International Comparison of Household Debt Ratios
According to OECD data, household debt as a percentage of disposable income varies dramatically across countries. As of 2023, Switzerland stands at 229%, Australia at 186%, and South Korea at 206% - households carrying nearly double their income in debt. Meanwhile, Italy remains at 65% and Poland at 58%. These differences reflect the combined effects of housing market structure, ease of financial access, and cultural attitudes toward borrowing.
High debt ratios do not necessarily indicate economic distress. Switzerland's elevated figure stems from the practice of interest-only mortgages in a low-rate environment, where homeowners pay only interest without reducing principal. Since housing assets substantially exceed liabilities, net worth remains extremely healthy. Without understanding the institutional context behind the numbers, rankings become instruments of misinterpretation.
Structural Differences Between Mortgages and Consumer Credit
The composition of household debt differs markedly by country. In Australia and Canada, mortgages constitute 75-80% of total household debt, with soaring property prices driving up the overall ratio. South Korea's statistics are complicated by the inclusion of self-employed business loans in household debt figures - a unique accounting convention that complicates international comparison. In the United States, credit card debt and student loans form major components beyond mortgages.
Consumer credit (credit cards, auto loans, student loans) typically carries interest rates several times higher than mortgages, meaning identical debt amounts impose vastly different repayment burdens. US student loan balances have reached $1.7 trillion, structurally impeding home purchases and wealth accumulation among younger generations. Simple ratio comparisons that ignore debt "quality" misrepresent the actual financial health of households.
Debt-to-Asset Ratio - An Alternative Perspective
Beyond the debt-to-income ratio, the debt-to-asset ratio provides crucial additional insight. Switzerland has among the world's highest debt ratios, yet combined financial and real estate assets exceed liabilities by more than fivefold, making household balance sheets extremely sound. Conversely, countries with moderate debt ratios but limited assets become vulnerable when interest rates rise or recessions hit.
The IMF's Financial Stability Report proposes a "financial fragility index" that compositely evaluates debt ratios, liquid asset ratios, interest rate sensitivity, and income stability. Under this index, countries with high debt but abundant assets and stable income (Switzerland, Denmark) rate as low-risk, while countries with moderate debt but unstable income (Turkey, Argentina) rate as high-risk. This exemplifies the limitations of single-indicator rankings.

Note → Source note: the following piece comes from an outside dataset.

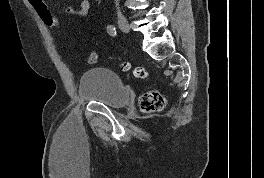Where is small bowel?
<instances>
[{"label":"small bowel","mask_w":264,"mask_h":178,"mask_svg":"<svg viewBox=\"0 0 264 178\" xmlns=\"http://www.w3.org/2000/svg\"><path fill=\"white\" fill-rule=\"evenodd\" d=\"M90 8L89 0H81L79 5L70 6L66 8L63 12L67 15H76L85 18L88 15Z\"/></svg>","instance_id":"small-bowel-1"}]
</instances>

Japan's Deleveraging - Lessons from the Post-Bubble Era
Japan's household debt ratio declined from approximately 130% to around 100% following the bubble collapse of the 1990s. This "deleveraging" continued for over two decades, suppressing consumption and slowing economic growth. Richard Koo (2008) termed this a "balance sheet recession" - theorizing the phenomenon where households and corporations simultaneously prioritize debt repayment, creating structural aggregate demand deficiency.
Japan's experience demonstrates that rapid debt accumulation followed by adjustment inflicts long-term damage on the broader economy. Whether South Korea (household debt ratio 206%) or China (rapidly rising) will enter similar adjustment phases is a matter of international concern. Household debt sustainability depends on interest rate levels, income growth rates, and housing price trajectories - a scenario where all three deteriorate simultaneously represents the maximum risk.

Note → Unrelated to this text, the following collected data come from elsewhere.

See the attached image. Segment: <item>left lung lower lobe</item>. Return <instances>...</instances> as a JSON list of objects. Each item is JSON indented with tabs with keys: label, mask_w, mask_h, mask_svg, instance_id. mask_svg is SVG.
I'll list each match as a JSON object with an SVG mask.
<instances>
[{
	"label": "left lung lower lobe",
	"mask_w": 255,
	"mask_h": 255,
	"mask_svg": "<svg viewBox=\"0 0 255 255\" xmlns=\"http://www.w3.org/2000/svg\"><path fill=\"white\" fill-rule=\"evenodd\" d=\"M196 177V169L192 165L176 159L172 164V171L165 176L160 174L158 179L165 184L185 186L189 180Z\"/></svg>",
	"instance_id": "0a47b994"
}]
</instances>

Apparent Prosperity Versus Genuine Economic Strength
High consumption levels and homeownership rates are frequently cited as indicators of "prosperity," but when sustained by debt, they diverge from genuine economic strength. Australia's homeownership rate stands at 66%, yet median mortgage values exceed seven times annual income, and a 1% interest rate increase adds over $500 monthly to repayments for many households.

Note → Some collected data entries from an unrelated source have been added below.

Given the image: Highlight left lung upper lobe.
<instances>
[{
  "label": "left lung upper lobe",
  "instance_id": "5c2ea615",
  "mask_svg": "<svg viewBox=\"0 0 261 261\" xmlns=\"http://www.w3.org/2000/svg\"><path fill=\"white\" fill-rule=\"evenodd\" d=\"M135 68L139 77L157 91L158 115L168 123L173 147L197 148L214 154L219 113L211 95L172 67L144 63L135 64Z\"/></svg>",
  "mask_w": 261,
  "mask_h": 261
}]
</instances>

When checking income or asset rankings on MyRank, the importance of evaluating "net worth" after subtracting debt becomes clear. Someone earning $80,000 annually with a $500,000 mortgage may have lower net worth than someone earning $50,000 with zero debt. Rankings invert depending on which metric is measured. Maintaining constant awareness of what is being measured and combining multiple indicators for comprehensive judgment constitutes the core of data literacy.